# permanent residency application 26b spouse time period



## FASHYMAN (Nov 22, 2016)

hi guys

i submitted my PRP application yesterday of 200 pages on 21/11/16 at vfs capetown, what are the time scales these days, they do say 8 to 10 months, do they still have backlog at DHA Pretoria ?
any idea these days

thanks in advance


----------



## romrom (Oct 12, 2016)

FASHYMAN said:


> hi guys
> 
> i submitted my PRP application yesterday of 200 pages on 21/11/16 at vfs capetown, what are the time scales these days, they do say 8 to 10 months, do they still have backlog at DHA Pretoria ?
> any idea these days
> ...


Personally 14 months and still waiting


----------



## FASHYMAN (Nov 22, 2016)

*ur diff stages*

what are the messages u recieved throught the process uptil now 

what r the stages u passed already

does ur case officer contacted u for further documents of any info

did they check with the references


----------



## romrom (Oct 12, 2016)

FASHYMAN said:


> what are the messages u recieved throught the process uptil now
> 
> what r the stages u passed already
> 
> ...


Only one email when i submitted
not sure about all the stages
no one contacted me for further docs as yet
not sure


----------



## mjh (Oct 24, 2016)

18 Months and waiting here.

I've been contacting the DHA and finally heard I'm at stage 1 of 9. So basically nothing happened in 18 months.

I would suggest that people apply under critical skills if they can instead and you will be in for a shorter wait at the moment.

Also around 30% of applications under spousal relationship are denied as the marriage was a 'marriage of convenience' or fake documents so on the application on the basis of marriage is actually not as simple as it sounds as the marriages are under heavy scrutiny.


----------



## romrom (Oct 12, 2016)

mjh said:


> 18 Months and waiting here.
> 
> I've been contacting the DHA and finally heard I'm at stage 1 of 9. So basically nothing happened in 18 months.
> 
> ...


I so agree!
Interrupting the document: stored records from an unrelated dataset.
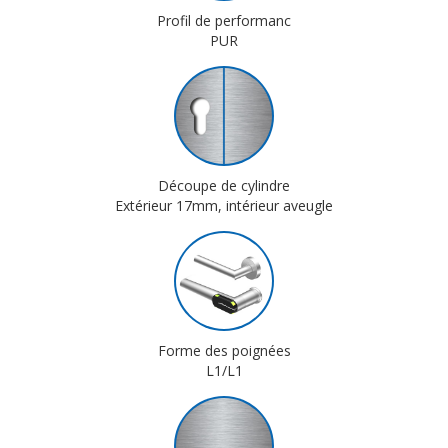
Profil de performanc
PUR
Découpe de cylindre
Extérieur 17mm, intérieur aveugle
Forme des poignées
L1/L1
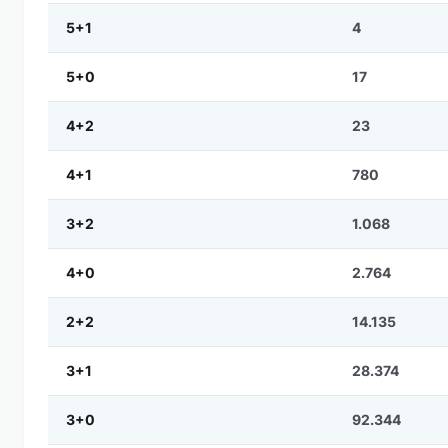
5+1
4
5+0
17
4+2
23
4+1
780
3+2
1.068
4+0
2.764
2+2
14.135
3+1
28.374
3+0
92.344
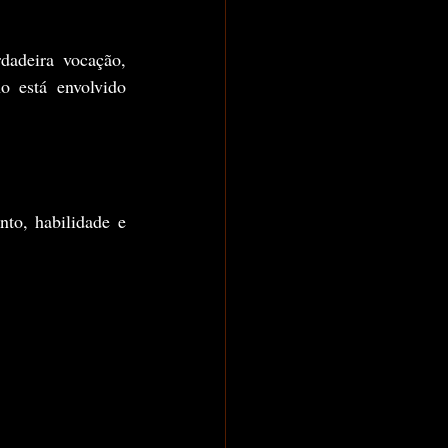
dadeira vocação, 
 está envolvido 
.
to, habilidade e 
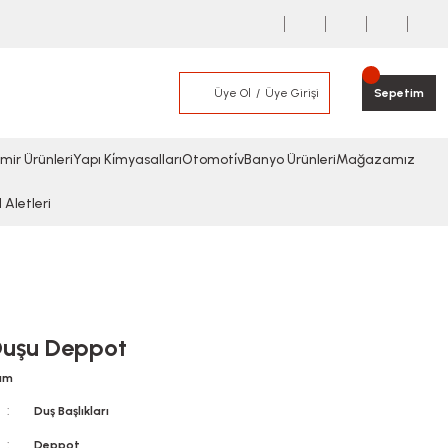
Üye Ol
Üye Girişi
Sepetim
mir Ürünleri
Yapı Ki̇myasalları
Otomoti̇v
Banyo Ürünleri
Mağazamız
l Aletleri
 Duşu Deppot
rum
Duş Başlıkları
Deppot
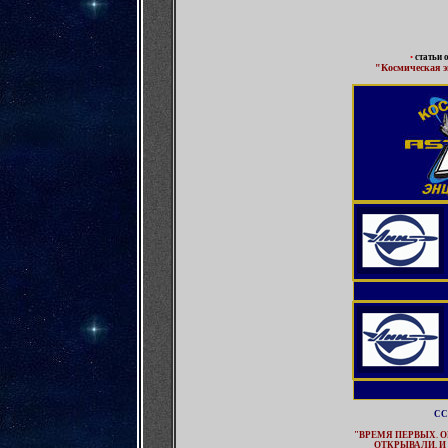
•
статьи 
"
Космическая 
СС
"ВРЕМЯ ПЕРВЫХ
.
О
ОТКРЫВАЛИ, 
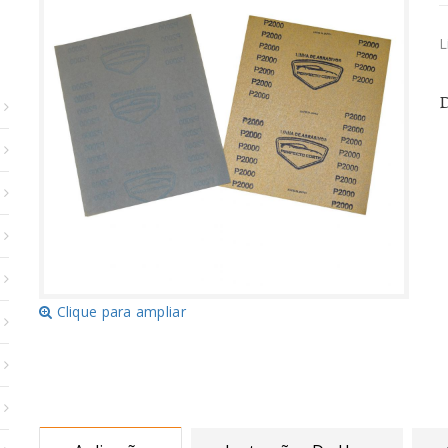
L
D
Clique para ampliar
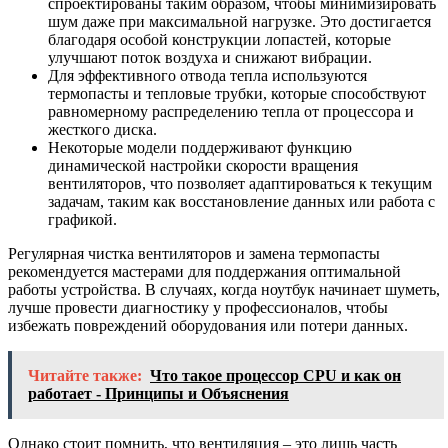
спроектированы таким образом, чтобы минимизировать
шум даже при максимальной нагрузке. Это достигается
благодаря особой конструкции лопастей, которые
улучшают поток воздуха и снижают вибрации.
Для эффективного отвода тепла используются
термопасты и тепловые трубки, которые способствуют
равномерному распределению тепла от процессора и
жесткого диска.
Некоторые модели поддерживают функцию
динамической настройки скорости вращения
вентиляторов, что позволяет адаптироваться к текущим
задачам, таким как восстановление данных или работа с
графикой.
Регулярная чистка вентиляторов и замена термопасты
рекомендуется мастерами для поддержания оптимальной
работы устройства. В случаях, когда ноутбук начинает шуметь,
лучше провести диагностику у профессионалов, чтобы
избежать повреждений оборудования или потери данных.
Читайте также:
Что такое процессор CPU и как он
работает - Принципы и Объяснения
Однако стоит помнить, что вентиляция – это лишь часть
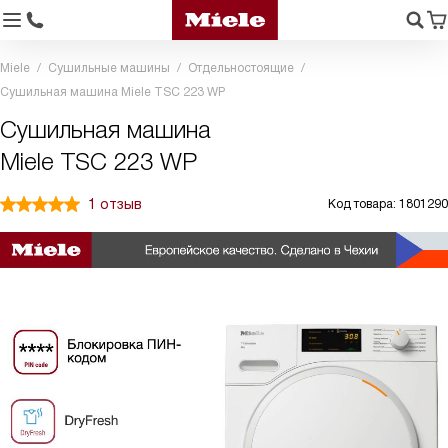
Miele
Сушильные машины
Отдельностоящие
Сушильная машина Miele TSC 223 WP
Сушильная машина
Miele TSC 223 WP
1 отзыв
Код товара: 1801290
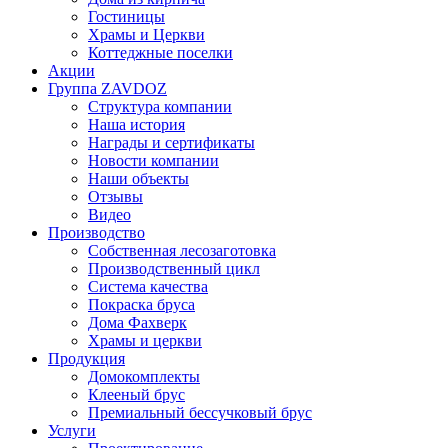
Гостиницы
Храмы и Церкви
Коттеджные поселки
Акции
Группа ZAVDOZ
Структура компании
Наша история
Награды и сертификаты
Новости компании
Наши объекты
Отзывы
Видео
Производство
Собственная лесозаготовка
Производственный цикл
Система качества
Покраска бруса
Дома Фахверк
Храмы и церкви
Продукция
Домокомплекты
Клееный брус
Премиальный бессучковый брус
Услуги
I wish I applied under critical skills!!
DHA's agent maybe gave you the wrong info? it happened to me as well! 
Try call/email DHA again?


----------



## FASHYMAN (Nov 22, 2016)

my application already reached at dha in 3 days time, and i m getting all the messages 

is there a possibility to communicate with the dha officer of the application


----------



## jessjhb (Jul 10, 2014)

Applied 15 August 2014 got outcome 4 November 2016 its a pretty long wait


----------